[Saved entries]

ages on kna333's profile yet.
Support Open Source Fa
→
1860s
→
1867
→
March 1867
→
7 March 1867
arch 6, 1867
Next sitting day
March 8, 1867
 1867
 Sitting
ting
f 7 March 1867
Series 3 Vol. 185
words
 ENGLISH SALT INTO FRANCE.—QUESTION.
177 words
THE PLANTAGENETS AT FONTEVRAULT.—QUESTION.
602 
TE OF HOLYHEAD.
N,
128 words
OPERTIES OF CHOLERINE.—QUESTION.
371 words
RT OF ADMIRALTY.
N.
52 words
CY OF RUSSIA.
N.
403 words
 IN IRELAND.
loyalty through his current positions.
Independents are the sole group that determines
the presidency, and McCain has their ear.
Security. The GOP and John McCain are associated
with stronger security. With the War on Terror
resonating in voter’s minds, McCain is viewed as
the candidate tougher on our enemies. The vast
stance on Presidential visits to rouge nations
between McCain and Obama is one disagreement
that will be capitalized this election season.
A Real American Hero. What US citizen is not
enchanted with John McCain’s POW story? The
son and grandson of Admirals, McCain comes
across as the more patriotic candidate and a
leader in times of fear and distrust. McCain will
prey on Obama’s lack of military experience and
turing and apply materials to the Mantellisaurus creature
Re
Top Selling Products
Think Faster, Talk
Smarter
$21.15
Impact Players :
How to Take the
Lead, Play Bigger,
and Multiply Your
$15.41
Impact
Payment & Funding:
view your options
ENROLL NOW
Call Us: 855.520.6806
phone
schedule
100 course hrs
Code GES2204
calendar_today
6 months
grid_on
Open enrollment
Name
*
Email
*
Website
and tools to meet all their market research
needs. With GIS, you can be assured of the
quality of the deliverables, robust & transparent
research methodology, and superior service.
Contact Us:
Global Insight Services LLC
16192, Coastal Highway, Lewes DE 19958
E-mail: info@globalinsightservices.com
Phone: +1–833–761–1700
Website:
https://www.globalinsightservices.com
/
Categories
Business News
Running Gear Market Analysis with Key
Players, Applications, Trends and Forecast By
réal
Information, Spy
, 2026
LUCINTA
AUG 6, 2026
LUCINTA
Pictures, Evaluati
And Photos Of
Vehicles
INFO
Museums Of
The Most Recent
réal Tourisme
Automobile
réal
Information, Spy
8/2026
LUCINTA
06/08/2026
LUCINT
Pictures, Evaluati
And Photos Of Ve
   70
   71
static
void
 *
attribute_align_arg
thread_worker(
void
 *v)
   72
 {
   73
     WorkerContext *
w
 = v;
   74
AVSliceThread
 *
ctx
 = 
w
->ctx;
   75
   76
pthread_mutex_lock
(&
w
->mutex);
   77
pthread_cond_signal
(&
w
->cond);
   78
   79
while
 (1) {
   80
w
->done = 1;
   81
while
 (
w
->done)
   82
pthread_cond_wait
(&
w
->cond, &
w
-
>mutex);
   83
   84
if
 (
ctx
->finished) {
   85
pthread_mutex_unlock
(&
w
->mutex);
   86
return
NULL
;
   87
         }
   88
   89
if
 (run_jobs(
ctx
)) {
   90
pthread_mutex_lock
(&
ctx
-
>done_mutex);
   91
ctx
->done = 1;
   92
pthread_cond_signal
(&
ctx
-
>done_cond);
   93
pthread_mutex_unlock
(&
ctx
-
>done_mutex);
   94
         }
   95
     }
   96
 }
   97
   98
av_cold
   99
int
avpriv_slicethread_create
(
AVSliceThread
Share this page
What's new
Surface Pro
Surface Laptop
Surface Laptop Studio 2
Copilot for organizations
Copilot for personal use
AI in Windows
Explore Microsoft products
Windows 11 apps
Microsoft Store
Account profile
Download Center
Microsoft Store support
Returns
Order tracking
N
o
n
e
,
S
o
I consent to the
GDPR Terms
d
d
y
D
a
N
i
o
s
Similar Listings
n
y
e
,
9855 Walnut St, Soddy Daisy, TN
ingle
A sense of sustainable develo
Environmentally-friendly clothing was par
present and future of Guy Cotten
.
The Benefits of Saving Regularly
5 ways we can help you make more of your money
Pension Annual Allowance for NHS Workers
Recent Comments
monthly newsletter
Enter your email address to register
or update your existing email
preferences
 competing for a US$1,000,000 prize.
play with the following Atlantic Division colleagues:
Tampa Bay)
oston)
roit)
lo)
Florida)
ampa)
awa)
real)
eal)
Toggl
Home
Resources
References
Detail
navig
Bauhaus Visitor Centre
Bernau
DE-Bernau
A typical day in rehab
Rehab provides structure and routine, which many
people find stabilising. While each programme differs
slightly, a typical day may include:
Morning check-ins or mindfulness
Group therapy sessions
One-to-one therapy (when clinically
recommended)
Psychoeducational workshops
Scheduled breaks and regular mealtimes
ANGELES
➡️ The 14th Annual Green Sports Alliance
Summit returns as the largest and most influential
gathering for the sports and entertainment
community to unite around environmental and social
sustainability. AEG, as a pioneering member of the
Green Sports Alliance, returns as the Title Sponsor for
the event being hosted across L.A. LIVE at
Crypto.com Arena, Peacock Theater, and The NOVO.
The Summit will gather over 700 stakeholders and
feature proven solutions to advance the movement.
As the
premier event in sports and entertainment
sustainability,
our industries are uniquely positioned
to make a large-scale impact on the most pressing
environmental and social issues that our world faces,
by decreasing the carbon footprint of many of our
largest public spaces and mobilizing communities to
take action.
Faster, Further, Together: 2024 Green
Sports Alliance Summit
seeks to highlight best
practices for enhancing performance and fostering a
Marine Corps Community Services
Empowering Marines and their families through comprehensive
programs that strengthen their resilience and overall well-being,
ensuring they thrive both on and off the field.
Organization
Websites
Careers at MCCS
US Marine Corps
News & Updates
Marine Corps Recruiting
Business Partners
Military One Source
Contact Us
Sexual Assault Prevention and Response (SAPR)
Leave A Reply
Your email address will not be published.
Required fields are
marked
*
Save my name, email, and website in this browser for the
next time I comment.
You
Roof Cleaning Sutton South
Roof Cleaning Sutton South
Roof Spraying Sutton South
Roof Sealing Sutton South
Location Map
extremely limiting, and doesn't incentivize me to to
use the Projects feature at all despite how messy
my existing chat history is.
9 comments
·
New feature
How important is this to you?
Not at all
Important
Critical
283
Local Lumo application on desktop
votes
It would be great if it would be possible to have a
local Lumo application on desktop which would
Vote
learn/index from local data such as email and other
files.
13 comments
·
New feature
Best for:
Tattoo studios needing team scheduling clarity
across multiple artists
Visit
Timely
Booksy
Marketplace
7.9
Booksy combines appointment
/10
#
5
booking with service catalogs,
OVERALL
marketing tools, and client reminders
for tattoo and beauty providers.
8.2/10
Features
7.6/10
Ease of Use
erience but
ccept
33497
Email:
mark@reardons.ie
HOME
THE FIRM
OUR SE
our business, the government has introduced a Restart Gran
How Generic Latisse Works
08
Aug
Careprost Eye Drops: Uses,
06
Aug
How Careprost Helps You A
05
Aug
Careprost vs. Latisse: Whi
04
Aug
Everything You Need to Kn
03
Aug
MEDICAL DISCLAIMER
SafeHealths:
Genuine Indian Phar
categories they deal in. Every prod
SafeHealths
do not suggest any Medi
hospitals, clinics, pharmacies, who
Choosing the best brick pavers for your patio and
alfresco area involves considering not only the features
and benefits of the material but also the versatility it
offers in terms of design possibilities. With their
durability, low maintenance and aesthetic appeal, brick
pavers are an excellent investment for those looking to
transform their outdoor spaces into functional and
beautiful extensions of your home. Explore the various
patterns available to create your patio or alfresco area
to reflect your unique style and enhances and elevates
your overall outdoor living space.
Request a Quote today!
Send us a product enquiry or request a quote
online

• [WHAT IS EXPECTED]:
Line by line, retype all the entries exactly as they are shown.

• [ANSWER TO THE PROBLEM]:
ages on kna333's profile yet.
Support Open Source Fa
→
1860s
→
1867
→
March 1867
→
7 March 1867
arch 6, 1867
Next sitting day
March 8, 1867
 1867
 Sitting
ting
f 7 March 1867
Series 3 Vol. 185
words
 ENGLISH SALT INTO FRANCE.—QUESTION.
177 words
THE PLANTAGENETS AT FONTEVRAULT.—QUESTION.
602 
TE OF HOLYHEAD.
N,
128 words
OPERTIES OF CHOLERINE.—QUESTION.
371 words
RT OF ADMIRALTY.
N.
52 words
CY OF RUSSIA.
N.
403 words
 IN IRELAND.
loyalty through his current positions.
Independents are the sole group that determines
the presidency, and McCain has their ear.
Security. The GOP and John McCain are associated
with stronger security. With the War on Terror
resonating in voter’s minds, McCain is viewed as
the candidate tougher on our enemies. The vast
stance on Presidential visits to rouge nations
between McCain and Obama is one disagreement
that will be capitalized this election season.
A Real American Hero. What US citizen is not
enchanted with John McCain’s POW story? The
son and grandson of Admirals, McCain comes
across as the more patriotic candidate and a
leader in times of fear and distrust. McCain will
prey on Obama’s lack of military experience and
turing and apply materials to the Mantellisaurus creature
Re
Top Selling Products
Think Faster, Talk
Smarter
$21.15
Impact Players :
How to Take the
Lead, Play Bigger,
and Multiply Your
$15.41
Impact
Payment & Funding:
view your options
ENROLL NOW
Call Us: 855.520.6806
phone
schedule
100 course hrs
Code GES2204
calendar_today
6 months
grid_on
Open enrollment
Name
*
Email
*
Website
and tools to meet all their market research
needs. With GIS, you can be assured of the
quality of the deliverables, robust & transparent
research methodology, and superior service.
Contact Us:
Global Insight Services LLC
16192, Coastal Highway, Lewes DE 19958
E-mail: info@globalinsightservices.com
Phone: +1–833–761–1700
Website:
https://www.globalinsightservices.com
/
Categories
Business News
Running Gear Market Analysis with Key
Players, Applications, Trends and Forecast By
réal
Information, Spy
, 2026
LUCINTA
AUG 6, 2026
LUCINTA
Pictures, Evaluati
And Photos Of
Vehicles
INFO
Museums Of
The Most Recent
réal Tourisme
Automobile
réal
Information, Spy
8/2026
LUCINTA
06/08/2026
LUCINT
Pictures, Evaluati
And Photos Of Ve
   70
   71
static
void
 *
attribute_align_arg
thread_worker(
void
 *v)
   72
 {
   73
     WorkerContext *
w
 = v;
   74
AVSliceThread
 *
ctx
 = 
w
->ctx;
   75
   76
pthread_mutex_lock
(&
w
->mutex);
   77
pthread_cond_signal
(&
w
->cond);
   78
   79
while
 (1) {
   80
w
->done = 1;
   81
while
 (
w
->done)
   82
pthread_cond_wait
(&
w
->cond, &
w
-
>mutex);
   83
   84
if
 (
ctx
->finished) {
   85
pthread_mutex_unlock
(&
w
->mutex);
   86
return
NULL
;
   87
         }
   88
   89
if
 (run_jobs(
ctx
)) {
   90
pthread_mutex_lock
(&
ctx
-
>done_mutex);
   91
ctx
->done = 1;
   92
pthread_cond_signal
(&
ctx
-
>done_cond);
   93
pthread_mutex_unlock
(&
ctx
-
>done_mutex);
   94
         }
   95
     }
   96
 }
   97
   98
av_cold
   99
int
avpriv_slicethread_create
(
AVSliceThread
Share this page
What's new
Surface Pro
Surface Laptop
Surface Laptop Studio 2
Copilot for organizations
Copilot for personal use
AI in Windows
Explore Microsoft products
Windows 11 apps
Microsoft Store
Account profile
Download Center
Microsoft Store support
Returns
Order tracking
N
o
n
e
,
S
o
I consent to the
GDPR Terms
d
d
y
D
a
N
i
o
s
Similar Listings
n
y
e
,
9855 Walnut St, Soddy Daisy, TN
ingle
A sense of sustainable develo
Environmentally-friendly clothing was par
present and future of Guy Cotten
.
The Benefits of Saving Regularly
5 ways we can help you make more of your money
Pension Annual Allowance for NHS Workers
Recent Comments
monthly newsletter
Enter your email address to register
or update your existing email
preferences
 competing for a US$1,000,000 prize.
play with the following Atlantic Division colleagues:
Tampa Bay)
oston)
roit)
lo)
Florida)
ampa)
awa)
real)
eal)
Toggl
Home
Resources
References
Detail
navig
Bauhaus Visitor Centre
Bernau
DE-Bernau
A typical day in rehab
Rehab provides structure and routine, which many
people find stabilising. While each programme differs
slightly, a typical day may include:
Morning check-ins or mindfulness
Group therapy sessions
One-to-one therapy (when clinically
recommended)
Psychoeducational workshops
Scheduled breaks and regular mealtimes
ANGELES
➡️ The 14th Annual Green Sports Alliance
Summit returns as the largest and most influential
gathering for the sports and entertainment
community to unite around environmental and social
sustainability. AEG, as a pioneering member of the
Green Sports Alliance, returns as the Title Sponsor for
the event being hosted across L.A. LIVE at
Crypto.com Arena, Peacock Theater, and The NOVO.
The Summit will gather over 700 stakeholders and
feature proven solutions to advance the movement.
As the
premier event in sports and entertainment
sustainability,
our industries are uniquely positioned
to make a large-scale impact on the most pressing
environmental and social issues that our world faces,
by decreasing the carbon footprint of many of our
largest public spaces and mobilizing communities to
take action.
Faster, Further, Together: 2024 Green
Sports Alliance Summit
seeks to highlight best
practices for enhancing performance and fostering a
Marine Corps Community Services
Empowering Marines and their families through comprehensive
programs that strengthen their resilience and overall well-being,
ensuring they thrive both on and off the field.
Organization
Websites
Careers at MCCS
US Marine Corps
News & Updates
Marine Corps Recruiting
Business Partners
Military One Source
Contact Us
Sexual Assault Prevention and Response (SAPR)
Leave A Reply
Your email address will not be published.
Required fields are
marked
*
Save my name, email, and website in this browser for the
next time I comment.
You
Roof Cleaning Sutton South
Roof Cleaning Sutton South
Roof Spraying Sutton South
Roof Sealing Sutton South
Location Map
extremely limiting, and doesn't incentivize me to to
use the Projects feature at all despite how messy
my existing chat history is.
9 comments
·
New feature
How important is this to you?
Not at all
Important
Critical
283
Local Lumo application on desktop
votes
It would be great if it would be possible to have a
local Lumo application on desktop which would
Vote
learn/index from local data such as email and other
files.
13 comments
·
New feature
Best for:
Tattoo studios needing team scheduling clarity
across multiple artists
Visit
Timely
Booksy
Marketplace
7.9
Booksy combines appointment
/10
#
5
booking with service catalogs,
OVERALL
marketing tools, and client reminders
for tattoo and beauty providers.
8.2/10
Features
7.6/10
Ease of Use
erience but
ccept
33497
Email:
mark@reardons.ie
HOME
THE FIRM
OUR SE
our business, the government has introduced a Restart Gran
How Generic Latisse Works
08
Aug
Careprost Eye Drops: Uses,
06
Aug
How Careprost Helps You A
05
Aug
Careprost vs. Latisse: Whi
04
Aug
Everything You Need to Kn
03
Aug
MEDICAL DISCLAIMER
SafeHealths:
Genuine Indian Phar
categories they deal in. Every prod
SafeHealths
do not suggest any Medi
hospitals, clinics, pharmacies, who
Choosing the best brick pavers for your patio and
alfresco area involves considering not only the features
and benefits of the material but also the versatility it
offers in terms of design possibilities. With their
durability, low maintenance and aesthetic appeal, brick
pavers are an excellent investment for those looking to
transform their outdoor spaces into functional and
beautiful extensions of your home. Explore the various
patterns available to create your patio or alfresco area
to reflect your unique style and enhances and elevates
your overall outdoor living space.
Request a Quote today!
Send us a product enquiry or request a quote
online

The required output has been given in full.